Speed is also affected by the interface used to connect the scanner to the computer. In the past, low-end scanners usually used a parallel interface. Since most PCs have only one parallel port, parallel scanners typically come with some sort of pass-through that allows the scanner and printer to share a single parallel port. However, a parallel pass-through does not always work very well. In particular, ink-jet printers seem to have a difficult time playing nice on a shared parallel port. You can sometimes make system-setting adjustments in BIOS to work out a compromise between the two devices, or you can unhook the scanner and hook up the printer every time you want to print, but that makes for a less than ideal arrangement. Parallel is also the slowest scanning interface, resulting in overall slower performance for your scanner than other interfaces.

In contrast, most high-end scanners have traditionally used a SCSI interface. Most computers do not already have a SCSI interface, so it’s an extra expense to add a SCSI card. SCSI has been around for a long time and has many advantages, such as high speed and the ability to daisy chain several devices together to use a single SCSI port. SCSI scanners are not common in local computer and office supply stores these days, so you will likely need to order a SCSI scanner if you want one.

Today, USB has become the interface of choice. It’s fast and, like SCSI, it can chain several devices together on a single port. Also, most computers already have a USB port. The main drawback to USB is that it’s relatively new, so if a PC is more than a few years old, it might not have a USB port. However, you can buy USB circuit boards that add USB capability to an older PC, much like you can with SCSI. USB requires Windows 95C or higher, so older PCs might need a double upgrade: both an add-on USB port and a new OS version.

Things to remember:

Here’s a recap of some important points to remember about scanners:

CCD vs. CIS—CCD is the traditional scanning technology; it produces better results. CIS is cheaper and lighter but limited to 300 to 600 dpi.
Resolution—The higher the hardware resolution, the costlier the scanner. Don’t confuse hardware resolution with software-enhanced resolution, such as those using interpolation. If there are two numbers advertised, the first one is the horizontal resolution, and it’s the more important measure of scanner quality.
Light type—If power consumption is not a critical issue, choose a scanner with Xenon bulb(s) for more consistent light and less heat buildup.
Color depth—24-bit is sufficient for casual use, but you will be hard-pressed to find a scanner that is less than 30-bit these days. Therefore, color depth is not an important shopping factor unless you are buying a high-end model for professional graphics use.
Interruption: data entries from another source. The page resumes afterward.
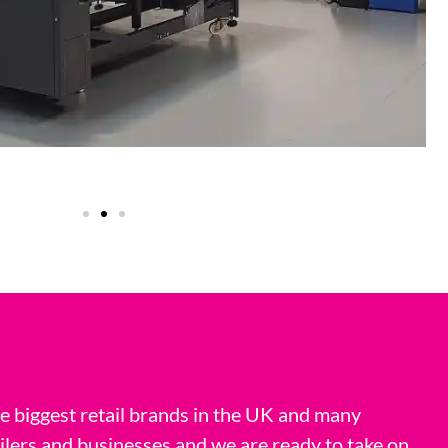
 biggest retail brands in the UK and many
ilers and businesses and we are ready to take on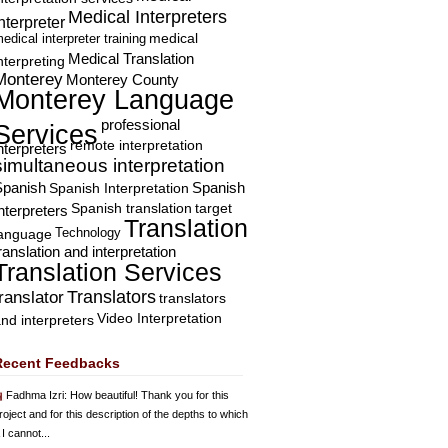
Medical Interpreters
nterpreter
edical interpreter training
medical
Medical Translation
nterpreting
Monterey
Monterey County
Monterey Language
professional
Services
remote interpretation
nterpreters
simultaneous interpretation
Spanish
Spanish Interpretation
Spanish
Spanish translation
target
nterpreters
Translation
Technology
language
ranslation and interpretation
Translation Services
Translators
translator
translators
Video Interpretation
nd interpreters
Recent Feedbacks
Fadhma Izri
: How beautiful! Thank you for this
roject and for this description of the depths to which
 I cannot...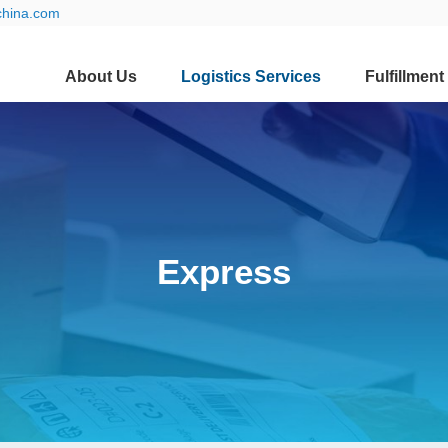
china.com
About Us
Logistics Services
Fulfillment
Express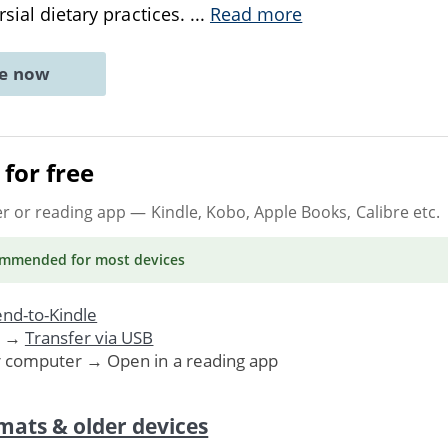
rsial dietary practices.
...
Read more
ne now
for free
er or reading app
— Kindle, Kobo, Apple Books, Calibre etc.
ommended
for most devices
nd-to-Kindle
. →
Transfer via USB
r computer → Open in a reading app
mats & older devices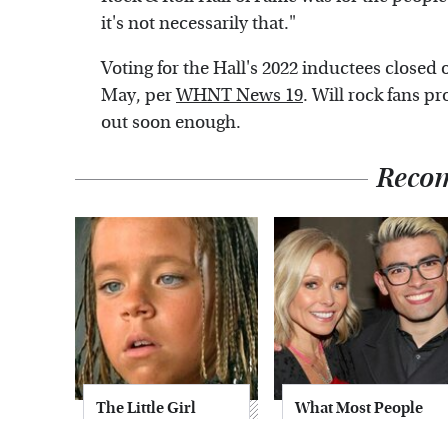
it's not necessarily that."
Voting for the Hall's 2022 inductees closed 
May, per
WHNT News 19
. Will rock fans pr
out soon enough.
Reco
The Little Girl
What Most People
From Waterworld
Don't Know About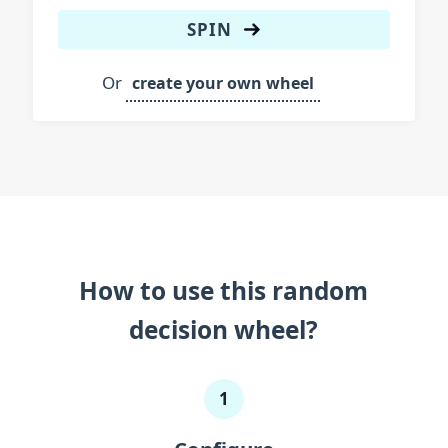
Eel
SPIN
Electric ray
Or
create your own wheel
Flounder
Flying fish
Goby
Goldfish
Grouper
Gudgeon
How to use this random
Guppy
decision wheel?
Hammerhead shark
1
Lionfish
Mackerel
In that case, look for 36-bit models.
Dynamic range—This is the scanner’s ability to recognize light and dark, and it is a fairly good measurement of the overall quality of the innards. For casual use, a rating of 2.4 is acceptable; for the highest-quality professional scans, look for a rating in the high 3s.
Speed—There are many ways of reporting a scanner’s speed. Make sure you are comparing apples to apples when comparing the speeds of two or more scanners. The most accurate way to compare is raw capability: the amount of time needed for the scan head to move from top to bottom. If comparing average scanning times, make sure the type and size of the image being scanned are the same in each rating.
Interface—For commercial/professional use, SCSI is still the champ, but USB is a cheaper and very viable alternative for personal or small office use. Avoid parallel interface when possible because of speed and sharing issues.

Conclusion
Though some scanners come packed with features and do many more things than just scan, essentially they all rely on similar technology to produce the image. Whether comparing scanners for the office or attempting to troubleshoot them for your users, a solid understanding of these features and the underlying mechanisms will come in handy.